Harry Evans “on the stone”: pictured by Sally Soames in the days of hot metal production at The Sunday Times
❚ SIR HAROLD EVANS, who has died aged 92 and known to all as Harry, was not only a legendary crusader for investigative journalism but, along with Ben Bradlee of the Washington Post, one of the two greatest newspaper editors of modern times. Crucially he embodied the editor as a lightning rod through which a savvy team can channel their expertise.

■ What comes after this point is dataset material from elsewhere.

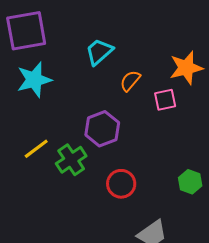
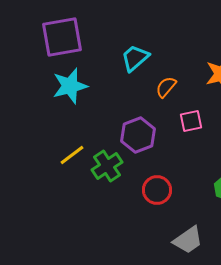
pink square: (165, 100) -> (191, 121), moved

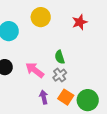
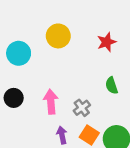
green semicircle: (60, 57) -> (112, 85), moved
pink arrow: (35, 70) -> (51, 102), turned 48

I have personal reasons to be grateful to him after seeking a job interview when badly needing a change of direction in 1978. At his office at The Sunday Times in Gray’s Inn Road Harry was armed with a checklist of newspaper know-how on his clipboard which I seemed to be ticking copiously as an all-rounder used to multi-tasking on a variety of projects in print. (Most people in this business tended to do one thing only: Columnist, or Reporter, or Commissioning editor, or Designer etc.) So eventually he asked: “What exactly is it that you do?” – “A bit of everything,” said I. – “Ah,” he replied, “you do what I do.” – “Do I?” (deeply flattered). – “Yes, you’ve got the impresario skills – able to execute every stage from bright idea through to printed page.” Well that put a spring in my step and from there on, my career flew!

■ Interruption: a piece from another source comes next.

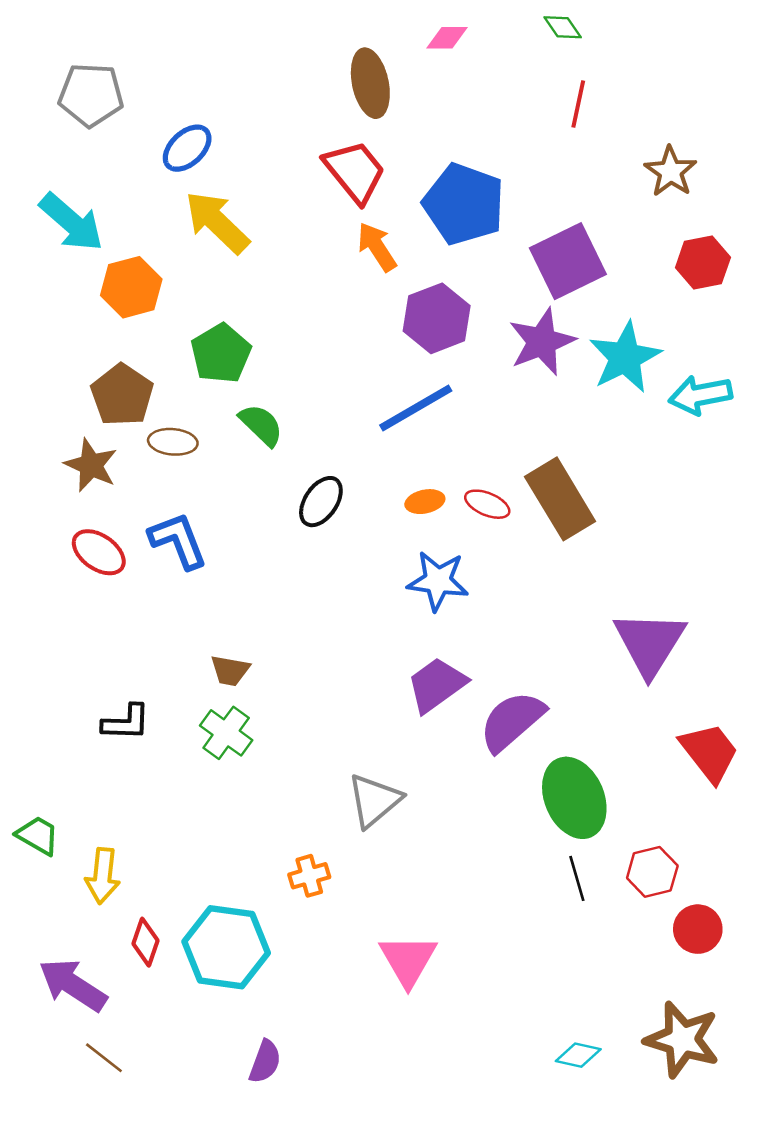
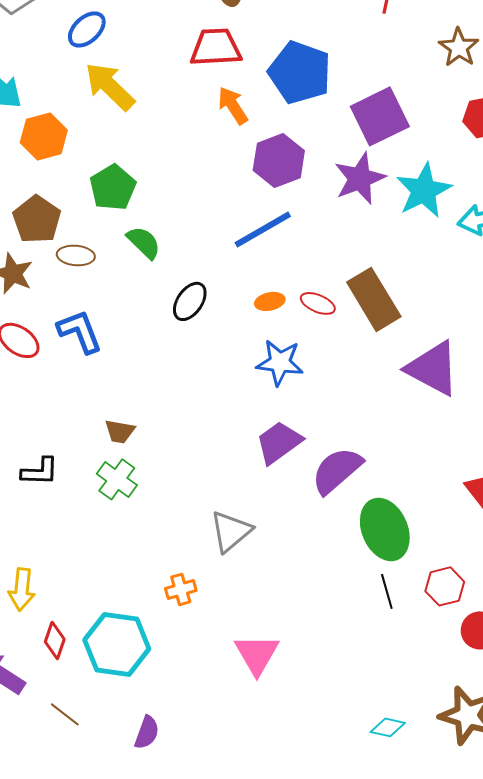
red trapezoid: (355, 172) -> (216, 47), turned -54
purple triangle: (650, 643) -> (433, 368), moved, turned -34
brown line: (104, 1058) -> (65, 714), moved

Visual flair was an ingredient as important to Harry as the words themselves – wisdom he spelt out in five definitive manuals published in the 1970s under the series title of Editing and Design. Here he shared with the rest of Fleet Street how his dramatic impresario skills were key to defining the rigour and astuteness which quality journalism demanded in each of its presentational crafts: Newsman’s English, Newspaper Text, News Headlines, Pictures on a Page, and Newspaper Design.
Easily the best account of journalism’s cut-and-thrust is his 1983 book Good Times Bad Times which nails the pitiless manners and mores of British newspaper execs and the proprietors they serve. Written in anger after his falling-out with Rupert Murdoch, it also reads like a racy thriller.
➢ Tony Allen-Mills in The Sunday Times on the man
who changed the way we tell the news
➢ Columnist Hunter Davies on “the best journalist
I ever came across”
➢ The master craftsman – obituary in the Financial Times
by Lionel Barber, its editor for 15 years
➢ The most admired newspaper editor of his generation –
obituary by Godfrey Hodgson in the Guardian
Great reading your blog post.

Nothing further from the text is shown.